TASK OBJECTIVE. Please take the records that follow and repeat exactly the lines starting with the line with "Maak een rondrit met de" and going on through the line with "bestemmingsgebied gelegen zijn.".

Saved data entries.
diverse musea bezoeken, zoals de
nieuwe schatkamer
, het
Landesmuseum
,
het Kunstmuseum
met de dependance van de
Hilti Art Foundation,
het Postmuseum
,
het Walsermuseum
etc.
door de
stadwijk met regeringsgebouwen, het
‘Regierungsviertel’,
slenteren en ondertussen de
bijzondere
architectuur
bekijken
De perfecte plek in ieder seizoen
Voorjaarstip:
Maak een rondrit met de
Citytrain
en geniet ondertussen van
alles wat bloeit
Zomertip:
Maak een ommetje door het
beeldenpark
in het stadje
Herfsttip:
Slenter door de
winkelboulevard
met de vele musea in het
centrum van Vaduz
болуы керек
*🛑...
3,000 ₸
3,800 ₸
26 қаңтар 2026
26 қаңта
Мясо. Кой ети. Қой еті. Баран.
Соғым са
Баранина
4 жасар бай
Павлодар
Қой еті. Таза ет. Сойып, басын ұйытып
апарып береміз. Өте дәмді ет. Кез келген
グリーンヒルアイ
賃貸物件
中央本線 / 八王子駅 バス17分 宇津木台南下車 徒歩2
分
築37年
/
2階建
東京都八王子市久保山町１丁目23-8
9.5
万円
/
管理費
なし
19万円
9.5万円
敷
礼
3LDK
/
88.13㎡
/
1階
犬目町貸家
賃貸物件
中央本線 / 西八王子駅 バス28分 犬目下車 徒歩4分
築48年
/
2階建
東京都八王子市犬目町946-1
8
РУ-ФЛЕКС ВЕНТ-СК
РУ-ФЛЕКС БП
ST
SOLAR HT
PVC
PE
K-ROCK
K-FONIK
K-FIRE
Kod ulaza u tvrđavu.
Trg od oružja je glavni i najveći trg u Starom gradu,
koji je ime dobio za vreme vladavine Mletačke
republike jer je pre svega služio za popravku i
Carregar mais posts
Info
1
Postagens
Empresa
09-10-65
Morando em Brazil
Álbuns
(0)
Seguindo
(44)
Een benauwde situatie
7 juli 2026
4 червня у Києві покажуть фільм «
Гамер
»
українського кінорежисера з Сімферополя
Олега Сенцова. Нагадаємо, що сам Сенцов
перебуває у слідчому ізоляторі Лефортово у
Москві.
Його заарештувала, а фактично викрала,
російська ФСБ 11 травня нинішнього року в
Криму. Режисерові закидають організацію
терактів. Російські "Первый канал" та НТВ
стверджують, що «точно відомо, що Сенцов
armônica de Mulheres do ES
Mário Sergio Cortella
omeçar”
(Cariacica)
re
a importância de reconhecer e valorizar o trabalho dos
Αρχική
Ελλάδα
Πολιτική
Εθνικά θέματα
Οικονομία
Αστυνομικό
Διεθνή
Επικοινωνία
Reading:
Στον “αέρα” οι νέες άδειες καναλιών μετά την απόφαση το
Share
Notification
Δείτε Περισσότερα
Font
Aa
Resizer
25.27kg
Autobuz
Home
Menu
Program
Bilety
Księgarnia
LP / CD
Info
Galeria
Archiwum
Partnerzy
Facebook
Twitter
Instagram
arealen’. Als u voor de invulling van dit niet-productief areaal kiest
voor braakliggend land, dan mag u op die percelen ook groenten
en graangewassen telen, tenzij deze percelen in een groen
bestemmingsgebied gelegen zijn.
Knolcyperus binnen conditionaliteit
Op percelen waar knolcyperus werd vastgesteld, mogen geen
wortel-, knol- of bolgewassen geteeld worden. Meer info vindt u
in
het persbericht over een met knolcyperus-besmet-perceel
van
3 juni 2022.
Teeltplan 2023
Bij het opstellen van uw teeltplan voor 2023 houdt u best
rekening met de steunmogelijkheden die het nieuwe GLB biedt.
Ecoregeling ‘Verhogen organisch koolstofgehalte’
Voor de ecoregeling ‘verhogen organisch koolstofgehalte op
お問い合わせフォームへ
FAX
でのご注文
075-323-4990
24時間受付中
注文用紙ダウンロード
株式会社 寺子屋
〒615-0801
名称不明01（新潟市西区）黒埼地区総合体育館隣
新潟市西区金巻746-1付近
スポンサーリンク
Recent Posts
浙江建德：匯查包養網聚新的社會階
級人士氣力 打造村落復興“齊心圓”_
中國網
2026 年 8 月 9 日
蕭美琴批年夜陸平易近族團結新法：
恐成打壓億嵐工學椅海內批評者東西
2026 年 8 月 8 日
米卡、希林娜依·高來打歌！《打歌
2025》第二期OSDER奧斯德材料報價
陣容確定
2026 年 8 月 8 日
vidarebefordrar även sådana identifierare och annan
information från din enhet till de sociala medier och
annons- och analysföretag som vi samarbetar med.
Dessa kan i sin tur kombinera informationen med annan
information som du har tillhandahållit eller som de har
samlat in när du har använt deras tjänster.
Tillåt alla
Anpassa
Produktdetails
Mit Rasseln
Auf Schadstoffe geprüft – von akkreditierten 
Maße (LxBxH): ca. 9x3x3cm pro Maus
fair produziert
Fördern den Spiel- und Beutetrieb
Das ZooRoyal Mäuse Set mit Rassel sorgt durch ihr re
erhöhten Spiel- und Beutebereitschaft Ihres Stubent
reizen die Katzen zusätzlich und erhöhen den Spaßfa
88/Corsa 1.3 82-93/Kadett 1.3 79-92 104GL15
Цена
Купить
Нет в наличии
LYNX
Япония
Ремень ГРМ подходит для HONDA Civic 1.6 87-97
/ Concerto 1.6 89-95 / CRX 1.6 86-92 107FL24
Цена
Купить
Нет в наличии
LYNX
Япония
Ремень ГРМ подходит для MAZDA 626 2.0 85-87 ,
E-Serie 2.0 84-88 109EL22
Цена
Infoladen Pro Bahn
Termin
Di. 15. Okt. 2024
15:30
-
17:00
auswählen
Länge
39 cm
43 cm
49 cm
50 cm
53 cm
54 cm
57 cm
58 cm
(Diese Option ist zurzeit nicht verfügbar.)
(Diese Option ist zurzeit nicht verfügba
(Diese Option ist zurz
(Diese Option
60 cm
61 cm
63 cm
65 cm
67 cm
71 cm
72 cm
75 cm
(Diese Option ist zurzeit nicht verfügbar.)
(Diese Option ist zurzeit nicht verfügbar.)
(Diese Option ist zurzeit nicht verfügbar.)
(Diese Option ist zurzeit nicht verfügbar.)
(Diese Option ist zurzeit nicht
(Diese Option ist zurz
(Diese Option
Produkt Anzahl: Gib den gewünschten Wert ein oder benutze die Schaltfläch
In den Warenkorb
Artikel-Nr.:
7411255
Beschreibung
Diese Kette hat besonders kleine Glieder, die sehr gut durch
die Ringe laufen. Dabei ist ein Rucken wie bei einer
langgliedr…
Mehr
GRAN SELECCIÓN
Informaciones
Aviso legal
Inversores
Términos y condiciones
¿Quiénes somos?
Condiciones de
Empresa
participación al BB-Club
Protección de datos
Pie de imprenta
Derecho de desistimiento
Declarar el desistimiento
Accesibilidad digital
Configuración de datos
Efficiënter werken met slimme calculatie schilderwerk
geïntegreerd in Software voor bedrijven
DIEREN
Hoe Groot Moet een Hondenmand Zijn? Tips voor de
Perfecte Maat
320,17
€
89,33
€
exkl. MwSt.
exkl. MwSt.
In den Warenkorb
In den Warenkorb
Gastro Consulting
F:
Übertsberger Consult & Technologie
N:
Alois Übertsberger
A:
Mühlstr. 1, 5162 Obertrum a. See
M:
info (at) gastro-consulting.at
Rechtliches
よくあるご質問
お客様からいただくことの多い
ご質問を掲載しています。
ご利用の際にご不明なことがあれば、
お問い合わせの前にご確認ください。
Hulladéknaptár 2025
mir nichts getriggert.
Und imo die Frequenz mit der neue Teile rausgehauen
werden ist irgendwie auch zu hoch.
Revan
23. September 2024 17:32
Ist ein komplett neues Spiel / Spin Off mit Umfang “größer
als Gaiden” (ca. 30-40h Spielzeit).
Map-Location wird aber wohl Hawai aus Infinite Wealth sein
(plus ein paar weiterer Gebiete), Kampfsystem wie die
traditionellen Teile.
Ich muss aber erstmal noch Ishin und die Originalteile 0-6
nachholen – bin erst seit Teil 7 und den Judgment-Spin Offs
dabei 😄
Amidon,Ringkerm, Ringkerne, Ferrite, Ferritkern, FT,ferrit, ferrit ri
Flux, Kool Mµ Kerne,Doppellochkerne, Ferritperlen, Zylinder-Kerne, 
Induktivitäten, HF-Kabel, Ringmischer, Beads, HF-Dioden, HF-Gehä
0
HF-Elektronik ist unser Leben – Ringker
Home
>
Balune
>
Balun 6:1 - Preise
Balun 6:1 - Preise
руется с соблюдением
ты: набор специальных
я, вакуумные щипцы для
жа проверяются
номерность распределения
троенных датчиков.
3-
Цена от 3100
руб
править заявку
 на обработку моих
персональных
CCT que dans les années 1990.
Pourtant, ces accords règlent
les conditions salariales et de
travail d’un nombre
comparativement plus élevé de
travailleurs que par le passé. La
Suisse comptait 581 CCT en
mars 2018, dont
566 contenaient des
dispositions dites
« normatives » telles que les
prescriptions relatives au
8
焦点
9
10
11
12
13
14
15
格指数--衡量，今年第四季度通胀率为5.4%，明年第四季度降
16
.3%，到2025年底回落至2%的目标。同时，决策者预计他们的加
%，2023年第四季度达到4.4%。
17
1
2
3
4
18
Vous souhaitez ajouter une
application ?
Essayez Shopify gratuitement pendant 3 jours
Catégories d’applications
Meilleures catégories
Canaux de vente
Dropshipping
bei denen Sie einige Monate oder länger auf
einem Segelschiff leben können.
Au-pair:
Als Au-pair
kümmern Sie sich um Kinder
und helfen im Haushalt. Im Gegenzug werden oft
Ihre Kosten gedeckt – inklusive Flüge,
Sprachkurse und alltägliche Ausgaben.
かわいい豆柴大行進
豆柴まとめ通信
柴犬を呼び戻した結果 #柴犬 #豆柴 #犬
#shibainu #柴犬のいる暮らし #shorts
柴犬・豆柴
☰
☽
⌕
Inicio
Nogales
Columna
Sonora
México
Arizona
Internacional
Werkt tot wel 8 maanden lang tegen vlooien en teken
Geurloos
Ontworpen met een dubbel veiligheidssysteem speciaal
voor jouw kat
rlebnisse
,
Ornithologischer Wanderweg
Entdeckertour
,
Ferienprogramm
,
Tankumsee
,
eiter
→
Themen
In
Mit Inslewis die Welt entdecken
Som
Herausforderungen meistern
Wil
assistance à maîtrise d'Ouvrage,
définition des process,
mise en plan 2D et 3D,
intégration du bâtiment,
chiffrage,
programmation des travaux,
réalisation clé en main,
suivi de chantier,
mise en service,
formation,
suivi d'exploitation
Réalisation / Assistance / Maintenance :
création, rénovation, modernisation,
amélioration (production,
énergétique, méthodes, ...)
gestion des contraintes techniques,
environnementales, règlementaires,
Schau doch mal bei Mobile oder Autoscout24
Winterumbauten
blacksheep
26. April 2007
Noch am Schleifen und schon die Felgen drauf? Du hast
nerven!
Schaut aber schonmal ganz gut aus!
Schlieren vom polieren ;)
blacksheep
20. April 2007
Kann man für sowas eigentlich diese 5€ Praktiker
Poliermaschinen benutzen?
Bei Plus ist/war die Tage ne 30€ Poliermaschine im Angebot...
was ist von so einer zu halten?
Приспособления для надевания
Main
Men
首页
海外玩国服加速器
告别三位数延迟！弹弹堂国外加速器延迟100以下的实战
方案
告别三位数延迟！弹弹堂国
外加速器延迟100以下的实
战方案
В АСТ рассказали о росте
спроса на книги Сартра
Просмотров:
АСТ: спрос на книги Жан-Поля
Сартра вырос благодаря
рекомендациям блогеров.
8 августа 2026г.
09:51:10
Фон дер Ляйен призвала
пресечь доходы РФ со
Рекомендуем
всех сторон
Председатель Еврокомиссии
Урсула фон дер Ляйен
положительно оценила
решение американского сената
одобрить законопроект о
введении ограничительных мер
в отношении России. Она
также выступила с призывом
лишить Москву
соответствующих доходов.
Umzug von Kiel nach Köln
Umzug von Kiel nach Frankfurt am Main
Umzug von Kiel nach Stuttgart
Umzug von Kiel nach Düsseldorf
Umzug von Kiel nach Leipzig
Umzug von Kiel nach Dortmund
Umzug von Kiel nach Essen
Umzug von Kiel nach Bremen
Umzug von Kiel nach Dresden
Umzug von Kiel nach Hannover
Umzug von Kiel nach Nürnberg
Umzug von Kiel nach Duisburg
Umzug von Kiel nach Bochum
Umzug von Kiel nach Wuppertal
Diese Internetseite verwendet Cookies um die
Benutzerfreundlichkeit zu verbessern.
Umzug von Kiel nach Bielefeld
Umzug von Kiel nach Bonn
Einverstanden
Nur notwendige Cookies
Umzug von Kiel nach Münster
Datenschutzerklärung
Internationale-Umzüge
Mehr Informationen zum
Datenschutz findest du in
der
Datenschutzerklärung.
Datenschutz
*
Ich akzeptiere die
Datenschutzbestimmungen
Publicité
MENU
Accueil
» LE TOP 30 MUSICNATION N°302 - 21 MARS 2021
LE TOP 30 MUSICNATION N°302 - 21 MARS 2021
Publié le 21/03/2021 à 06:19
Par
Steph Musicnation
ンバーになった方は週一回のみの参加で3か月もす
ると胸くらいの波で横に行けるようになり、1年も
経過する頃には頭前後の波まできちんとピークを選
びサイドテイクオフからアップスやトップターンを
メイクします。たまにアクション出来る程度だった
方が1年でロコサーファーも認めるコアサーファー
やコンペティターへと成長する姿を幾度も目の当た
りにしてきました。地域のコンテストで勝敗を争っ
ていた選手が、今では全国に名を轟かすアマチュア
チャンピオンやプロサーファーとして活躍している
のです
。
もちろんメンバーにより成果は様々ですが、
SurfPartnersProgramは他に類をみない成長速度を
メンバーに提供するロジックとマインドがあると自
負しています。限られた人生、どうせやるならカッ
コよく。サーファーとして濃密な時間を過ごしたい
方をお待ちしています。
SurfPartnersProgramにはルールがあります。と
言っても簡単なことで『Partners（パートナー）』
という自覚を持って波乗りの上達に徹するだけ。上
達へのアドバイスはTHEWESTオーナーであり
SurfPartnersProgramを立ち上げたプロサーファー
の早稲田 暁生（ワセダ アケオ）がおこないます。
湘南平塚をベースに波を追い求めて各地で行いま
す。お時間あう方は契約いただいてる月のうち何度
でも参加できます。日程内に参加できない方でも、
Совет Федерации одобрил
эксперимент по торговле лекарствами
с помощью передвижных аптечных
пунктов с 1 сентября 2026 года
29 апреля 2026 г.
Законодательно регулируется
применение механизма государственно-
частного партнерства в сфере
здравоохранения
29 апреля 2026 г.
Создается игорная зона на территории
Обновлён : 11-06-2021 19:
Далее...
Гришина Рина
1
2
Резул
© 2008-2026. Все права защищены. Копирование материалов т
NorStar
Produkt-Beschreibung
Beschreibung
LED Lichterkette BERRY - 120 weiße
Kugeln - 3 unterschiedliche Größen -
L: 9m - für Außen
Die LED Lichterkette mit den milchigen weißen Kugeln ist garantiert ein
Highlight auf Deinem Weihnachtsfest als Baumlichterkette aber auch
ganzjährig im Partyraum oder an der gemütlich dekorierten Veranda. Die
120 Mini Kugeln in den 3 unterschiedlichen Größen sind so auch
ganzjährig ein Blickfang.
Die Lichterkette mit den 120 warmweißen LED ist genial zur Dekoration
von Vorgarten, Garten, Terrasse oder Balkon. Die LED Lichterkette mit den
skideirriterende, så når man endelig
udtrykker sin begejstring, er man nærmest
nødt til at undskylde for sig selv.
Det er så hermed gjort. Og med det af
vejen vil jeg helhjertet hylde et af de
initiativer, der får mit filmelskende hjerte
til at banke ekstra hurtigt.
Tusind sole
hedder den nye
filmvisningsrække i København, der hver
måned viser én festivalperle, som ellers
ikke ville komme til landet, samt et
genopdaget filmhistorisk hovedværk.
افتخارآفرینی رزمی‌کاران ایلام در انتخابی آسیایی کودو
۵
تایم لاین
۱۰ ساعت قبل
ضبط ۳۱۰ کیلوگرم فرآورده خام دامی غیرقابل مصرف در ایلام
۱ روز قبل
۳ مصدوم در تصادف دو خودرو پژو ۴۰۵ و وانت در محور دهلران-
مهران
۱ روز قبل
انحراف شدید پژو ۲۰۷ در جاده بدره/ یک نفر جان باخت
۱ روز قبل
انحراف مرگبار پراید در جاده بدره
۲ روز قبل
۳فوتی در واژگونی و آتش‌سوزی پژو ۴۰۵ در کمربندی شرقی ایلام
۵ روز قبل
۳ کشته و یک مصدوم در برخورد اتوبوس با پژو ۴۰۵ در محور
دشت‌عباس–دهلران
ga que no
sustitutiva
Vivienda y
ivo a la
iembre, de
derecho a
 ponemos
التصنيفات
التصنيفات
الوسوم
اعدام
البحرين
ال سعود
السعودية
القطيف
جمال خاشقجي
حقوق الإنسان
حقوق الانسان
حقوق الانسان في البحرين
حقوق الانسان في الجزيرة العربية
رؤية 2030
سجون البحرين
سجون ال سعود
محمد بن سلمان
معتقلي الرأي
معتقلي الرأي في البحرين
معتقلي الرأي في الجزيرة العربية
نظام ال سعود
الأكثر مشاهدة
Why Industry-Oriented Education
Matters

ANSWER.
Maak een rondrit met de
Citytrain
en geniet ondertussen van
alles wat bloeit
Zomertip:
Maak een ommetje door het
beeldenpark
in het stadje
Herfsttip:
Slenter door de
winkelboulevard
met de vele musea in het
centrum van Vaduz
болуы керек
*🛑...
3,000 ₸
3,800 ₸
26 қаңтар 2026
26 қаңта
Мясо. Кой ети. Қой еті. Баран.
Соғым са
Баранина
4 жасар бай
Павлодар
Қой еті. Таза ет. Сойып, басын ұйытып
апарып береміз. Өте дәмді ет. Кез келген
グリーンヒルアイ
賃貸物件
中央本線 / 八王子駅 バス17分 宇津木台南下車 徒歩2
分
築37年
/
2階建
東京都八王子市久保山町１丁目23-8
9.5
万円
/
管理費
なし
19万円
9.5万円
敷
礼
3LDK
/
88.13㎡
/
1階
犬目町貸家
賃貸物件
中央本線 / 西八王子駅 バス28分 犬目下車 徒歩4分
築48年
/
2階建
東京都八王子市犬目町946-1
8
РУ-ФЛЕКС ВЕНТ-СК
РУ-ФЛЕКС БП
ST
SOLAR HT
PVC
PE
K-ROCK
K-FONIK
K-FIRE
Kod ulaza u tvrđavu.
Trg od oružja je glavni i najveći trg u Starom gradu,
koji je ime dobio za vreme vladavine Mletačke
republike jer je pre svega služio za popravku i
Carregar mais posts
Info
1
Postagens
Empresa
09-10-65
Morando em Brazil
Álbuns
(0)
Seguindo
(44)
Een benauwde situatie
7 juli 2026
4 червня у Києві покажуть фільм «
Гамер
»
українського кінорежисера з Сімферополя
Олега Сенцова. Нагадаємо, що сам Сенцов
перебуває у слідчому ізоляторі Лефортово у
Москві.
Його заарештувала, а фактично викрала,
російська ФСБ 11 травня нинішнього року в
Криму. Режисерові закидають організацію
терактів. Російські "Первый канал" та НТВ
стверджують, що «точно відомо, що Сенцов
armônica de Mulheres do ES
Mário Sergio Cortella
omeçar”
(Cariacica)
re
a importância de reconhecer e valorizar o trabalho dos
Αρχική
Ελλάδα
Πολιτική
Εθνικά θέματα
Οικονομία
Αστυνομικό
Διεθνή
Επικοινωνία
Reading:
Στον “αέρα” οι νέες άδειες καναλιών μετά την απόφαση το
Share
Notification
Δείτε Περισσότερα
Font
Aa
Resizer
25.27kg
Autobuz
Home
Menu
Program
Bilety
Księgarnia
LP / CD
Info
Galeria
Archiwum
Partnerzy
Facebook
Twitter
Instagram
arealen’. Als u voor de invulling van dit niet-productief areaal kiest
voor braakliggend land, dan mag u op die percelen ook groenten
en graangewassen telen, tenzij deze percelen in een groen
bestemmingsgebied gelegen zijn.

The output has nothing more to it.